Y en el Roman, el hecho de haber estado yo solo encargado del análisis dinámico de todas las estructuras desplegables también ha sido un gran desafío, porque siempre había alguna prueba que hacer o algún problema que resolver — y una de ellas, la cubierta de la apertura, era una membrana desplegable que nunca se había construido antes. Pero si me pregunta por el momento de mayor presión, fue el problema del Webb que le contaba antes: en la primera hora después de que me lo encargaran no era capaz ni de sentarme. Luego me dije que, por importante que fuera, no era más que otro problema — uno más de los cientos que había resuelto en mi carrera — y que lo iba a resolver. Y así fue. Nunca he aprendido tanto de nada.

Telescopio Espacial Roman NASA Goddard Space Flight Center Scientific Visualization Studio

La NASA lleva 16 años planificando y desarrollando el Telescopio Espacial Roman. 

P. Tras su etapa en la NASA, ¿en qué está trabajando ahora?

Sigo haciendo lo que me ha apasionado siempre — el análisis de estructuras y mecanismos desplegables — ahora en GeoXO, el satélite meteorológico que desarrolla la NASA como próxima generación de la vigilancia geoestacionaria y que sustituirá a los actuales GOES a principios de la década de 2030 y vigilará el hemisferio occidental de forma continua hasta 2055: imágenes constantes de la atmósfera, mapeo en tiempo real de los rayos de las tormentas eléctricas y perfiles de temperatura y humedad que alimentan los modelos de predicción y las alertas de huracanes, tormentas severas e incendios.

Y le aseguro que predecir el tiempo sigue siendo uno de los problemas más difíciles de la ciencia: la atmósfera es un sistema caótico — el famoso efecto mariposa — en el que una diferencia minúscula en los datos de partida cambia por completo el pronóstico a pocos días vista. Por eso cada mejora en las observaciones desde el espacio se traduce directamente en pronósticos más fiables y en vidas protegidas. Del principio del universo a la tormenta de mañana: al final, mi oficio siempre ha sido el mismo, entender el porqué de las cosas.

Roman4a Alejandro Rivera / NASA
P. Para terminar, usted trabajó 26 años en el centro NASA Goddard Space Flight Center de Washington: ¿qué fue lo mejor de su trabajo?

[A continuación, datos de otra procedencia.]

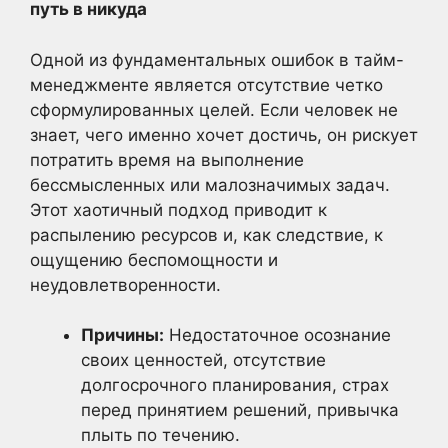
путь в никуда
Одной из фундаментальных ошибок в тайм-
менеджменте является отсутствие четко
сформулированных целей. Если человек не
знает, чего именно хочет достичь, он рискует
потратить время на выполнение
бессмысленных или малозначимых задач.
Этот хаотичный подход приводит к
распылению ресурсов и, как следствие, к
ощущению беспомощности и
неудовлетворенности.
Причины:
Недостаточное осознание
своих ценностей, отсутствие
долгосрочного планирования, страх
перед принятием решений, привычка
плыть по течению.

R. Dos cosas. La primera, la gente: he tenido el privilegio de trabajar rodeado de personas brillantes y, sobre todo, apasionadas por lo que hacen — desde técnicos y diseñadores hasta un premio Nobel de Física —, de las que te hacen mejor ingeniero solo por compartir el día a día con ellas. La segunda, la obra: he podido trabajar tanto en satélites meteorológicos, como el GPM, que mide las lluvias y las demás formas de precipitación en todo el planeta y vigila desde dentro los huracanes, como en telescopios espaciales que miran hacia el principio del universo: las misiones de servicio del Hubble, el James Webb y el Roman.

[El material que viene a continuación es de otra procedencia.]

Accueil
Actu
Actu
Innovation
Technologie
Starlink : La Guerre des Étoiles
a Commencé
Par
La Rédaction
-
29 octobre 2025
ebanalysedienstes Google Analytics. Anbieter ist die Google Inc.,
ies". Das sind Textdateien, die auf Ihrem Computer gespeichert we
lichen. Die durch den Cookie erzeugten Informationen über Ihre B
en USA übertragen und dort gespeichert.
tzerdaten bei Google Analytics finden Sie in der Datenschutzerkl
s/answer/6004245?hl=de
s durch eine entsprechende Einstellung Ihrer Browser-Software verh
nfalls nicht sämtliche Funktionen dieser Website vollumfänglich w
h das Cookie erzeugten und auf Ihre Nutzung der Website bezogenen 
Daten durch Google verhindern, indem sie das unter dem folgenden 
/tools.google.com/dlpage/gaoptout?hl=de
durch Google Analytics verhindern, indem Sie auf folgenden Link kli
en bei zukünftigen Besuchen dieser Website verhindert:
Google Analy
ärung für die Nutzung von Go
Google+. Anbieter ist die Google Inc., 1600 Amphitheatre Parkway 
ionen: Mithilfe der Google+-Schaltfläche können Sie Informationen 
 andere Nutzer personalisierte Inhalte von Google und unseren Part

Mi contribución a la astronomía espacial no pasa de una mota de polvo, de esas que el ojo no llega a distinguir — pero es una mota puesta con muchísimo esfuerzo, y me llena de orgullo y de gratitud haberla podido poner. Porque hay pocos privilegios comparables a este: ver desplegarse en el espacio, a un millón y medio de kilómetros, una estructura que analizaste durante años en una pantalla, y saber que en esos segundos caben años enteros de trabajo. Veintiséis años después de llegar a Goddard, seguía sintiendo la misma ilusión que el primer día. Y esa ilusión, a diferencia de las motas de polvo, sí se ve desde lejos.